Policy brief: update on antiretroviral regimens for treating and preventing HIV infection and update on early infant diagnosis of HIV: interim guidance
Since WHO published the 2016 ARV guidelines, several studies have evaluated the safety and efficacy of dolutegravir (DTG) during pregnancy and the periconception period, among children and among people with HIV-associated TB infection. Ample evidence supports using DTG as a preferred first-line ARV drug for everyone living with HIV older than six years and weighing more than 15 kg, including women and adolescent girls of childbearing potential who are using consistent and reliable contraception. DTG has been found to be effective for pregnant women and is found in breast milk, resulting in significant plasma concentration in infants and thus a potential important tool to reduce the mother-to-child transmission of HIV infection. However, an ongoing observational study in Botswana recently identified a signal of potential safety risk for developing neural tube defects among infants born to women who were taking DTG at conception. WHO is taking this potential safety issue seriously and is working closely with all relevant stakeholders, including health ministries, the study investigators, the manufacturer and partner organizations, to further investigate these preliminary findings. Regulatory authorities are also reviewing this matter. WHO will update these data and provide additional information as it becomes available.

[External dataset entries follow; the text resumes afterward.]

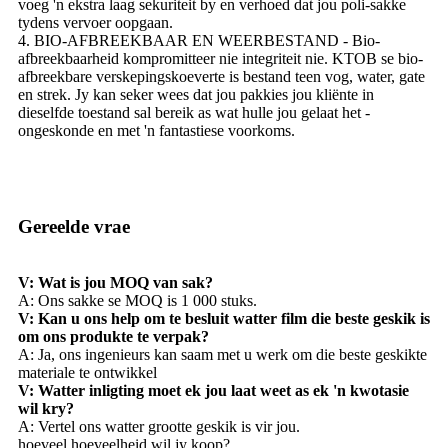
voeg 'n ekstra laag sekuriteit by en verhoed dat jou poli-sakke
tydens vervoer oopgaan.
4. BIO-AFBREEKBAAR EN WEERBESTAND - Bio-
afbreekbaarheid kompromitteer nie integriteit nie. KTOB se bio-
afbreekbare verskepingskoeverte is bestand teen vog, water, gate
en strek. Jy kan seker wees dat jou pakkies jou kliënte in
dieselfde toestand sal bereik as wat hulle jou gelaat het -
ongeskonde en met 'n fantastiese voorkoms.
Gereelde vrae
V: Wat is jou MOQ van sak?
A: Ons sakke se MOQ is 1 000 stuks.
V: Kan u ons help om te besluit watter film die beste geskik is
om ons produkte te verpak?
A: Ja, ons ingenieurs kan saam met u werk om die beste geskikte
materiale te ontwikkel
V: Watter inligting moet ek jou laat weet as ek 'n kwotasie
wil kry?
A: Vertel ons watter grootte geskik is vir jou.
hoeveel hoeveelheid wil jy koop?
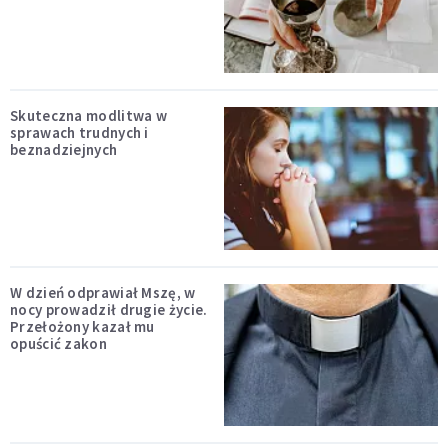
Skuteczna modlitwa w
sprawach trudnych i
beznadziejnych
W dzień odprawiał Mszę, w
nocy prowadził drugie życie.
Przełożony kazał mu
opuścić zakon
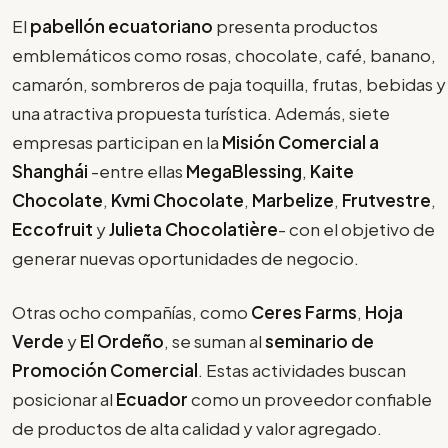
El
pabellón ecuatoriano
presenta productos
emblemáticos como rosas, chocolate, café, banano,
camarón, sombreros de paja toquilla, frutas, bebidas y
una atractiva propuesta turística. Además, siete
empresas participan en la
Misión Comercial a
Shanghái
-entre ellas
MegaBlessing
,
Kaite
Chocolate
,
Kvmi Chocolate
,
Marbelize
,
Frutvestre
,
Eccofruit
y
Julieta Chocolatière
- con el objetivo de
generar nuevas oportunidades de negocio.
Otras ocho compañías, como
Ceres Farms
,
Hoja
Verde
y
El Ordeño
, se suman al
seminario de
Promoción Comercial
. Estas actividades buscan
posicionar al
Ecuador
como un proveedor confiable
de productos de alta calidad y valor agregado.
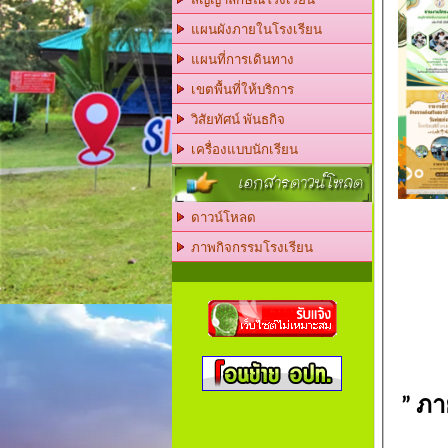
แผนผังภายในโรงเรียน
แผนที่การเดินทาง
เขตพื้นที่ให้บริการ
วิสัยทัศน์ พันธกิจ
เครื่องแบบนักเรียน
เอกสารดาวน์โหลด
ดาวน์โหลด
ภาพกิจกรรมโรงเรียน
”
ภา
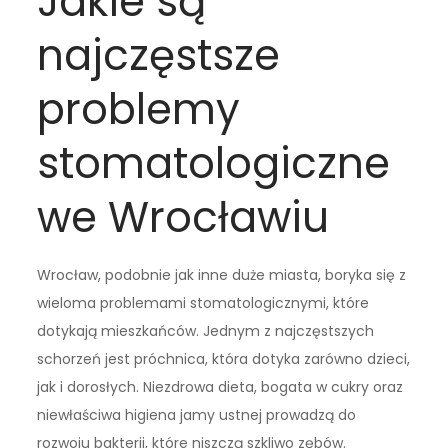
Jakie są
najczęstsze
problemy
stomatologiczne
we Wrocławiu
Wrocław, podobnie jak inne duże miasta, boryka się z
wieloma problemami stomatologicznymi, które
dotykają mieszkańców. Jednym z najczęstszych
schorzeń jest próchnica, która dotyka zarówno dzieci,
jak i dorosłych. Niezdrowa dieta, bogata w cukry oraz
niewłaściwa higiena jamy ustnej prowadzą do
rozwoju bakterii, które niszczą szkliwo zębów.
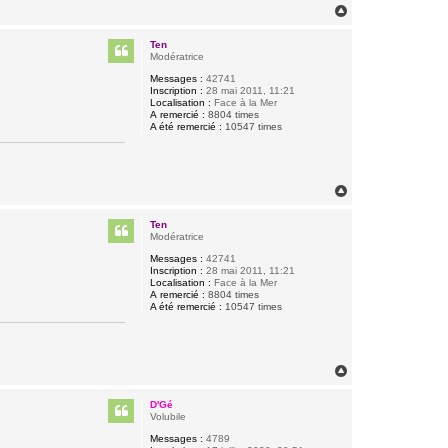
H
a
u
Ten
t
Modératrice
Messages :
42741
Inscription :
28 mai 2011, 11:21
Localisation :
Face à la Mer
A remercié :
8804 times
A été remercié :
10547 times
H
a
u
Ten
t
Modératrice
Messages :
42741
Inscription :
28 mai 2011, 11:21
Localisation :
Face à la Mer
A remercié :
8804 times
A été remercié :
10547 times
H
a
u
D'Gé
t
Volubile
Messages :
4789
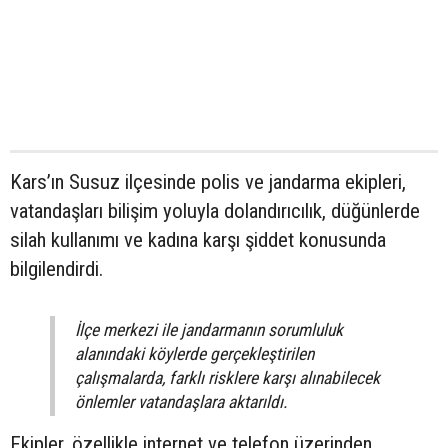
Kars’ın Susuz ilçesinde polis ve jandarma ekipleri,
vatandaşları bilişim yoluyla dolandırıcılık, düğünlerde
silah kullanımı ve kadına karşı şiddet konusunda
bilgilendirdi.
İlçe merkezi ile jandarmanın sorumluluk
alanındaki köylerde gerçekleştirilen
çalışmalarda, farklı risklere karşı alınabilecek
önlemler vatandaşlara aktarıldı.
Ekipler, özellikle internet ve telefon üzerinden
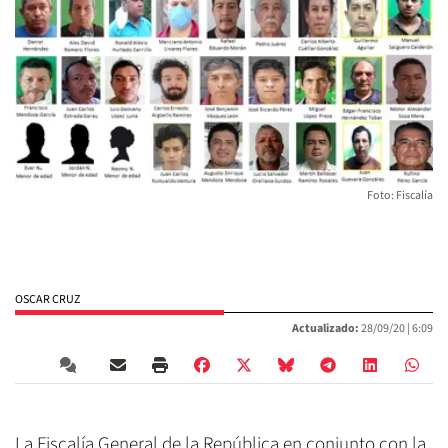
Foto: Fiscalía
OSCAR CRUZ
Actualizado:
28/09/20 |
6:09
La Fiscalía General de la República en conjunto con la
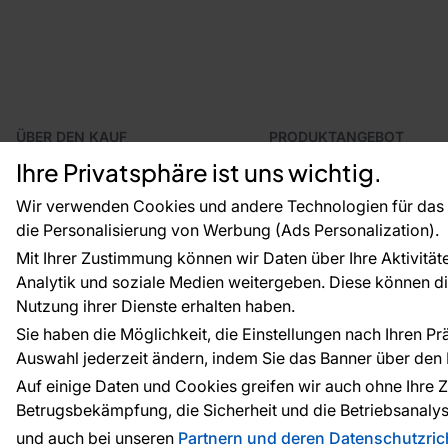
ÜBER DEN KAUF
PRODUKTANGEBOT
Geschäftsbedingungen
Tapeten
Ihre Privatsphäre ist uns wichtig.
Versand und Bezahlung
Fototapeten
Vertragsrücktritt
Leiste
Wir verwenden Cookies und andere Technologien für das o
Reklamationsverfahren
Dekoration
die Personalisierung von Werbung (Ads Personalization).
Rücksendung von Waren
Selbstklebende Folien
Mit Ihrer Zustimmung können wir Daten über Ihre Aktivität
CE-Zertifizierung
Zubehör
Analytik und soziale Medien weitergeben. Diese können die
Großhandel
Tapetenmuster
Raumvisualisierung
Nutzung ihrer Dienste erhalten haben.
Sie haben die Möglichkeit, die Einstellungen nach Ihren P
Auswahl jederzeit ändern, indem Sie das Banner über den L
Zahlungsarten:
Die Zahlungen werde
Auf einige Daten und Cookies greifen wir auch ohne Ihre Z
Betrugsbekämpfung, die Sicherheit und die Betriebsanalys
und auch bei unseren
Partnern und deren Datenschutzrich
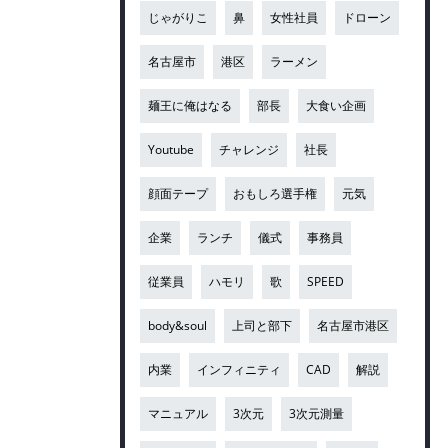
じゃがりこ
鼻
女性社員
ドローン
名古屋市
港区
ラーメン
麺王に俺はなる
部長
大食い企画
Youtube
チャレンジ
社長
顔面テープ
おもしろ選手権
元気
企業
ランチ
儀式
事務員
従業員
ハモリ
歌
SPEED
body&soul
上司と部下
名古屋市港区
内業
インフィニティ
CAD
解説
マニュアル
3次元
3次元測量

In 2016, WHO also recommended that HIV virological testing be used to diagnose HIV infection among infants and children younger than 18 months and that ART be started without delay while a second specimen is collected to confirm the initial positive virological test result. Confirmatory testing of initial positive early infant test results is critical due to the risk of low level viremia, potential contamination with maternal blood, specimen mislabeling, and laboratory contamination. However, the complexity of early infant diagnosis testing is now growing because of the significant scaling up of the “treat all” policy, implementation of enhanced prophylaxis, reduced mother-to-child transmission rates and the increased relative contribution of postnatal transmission. Early infant diagnosis can no longer be a one-test process but now requires additional testing over the duration of exposure. Several additional key considerations are therefore required to strengthen the early infant diagnosis testing cascade. These include repeat testing of indeterminate results in the laboratory, confirmatory testing of all positive test results and testing throughout the exposure period.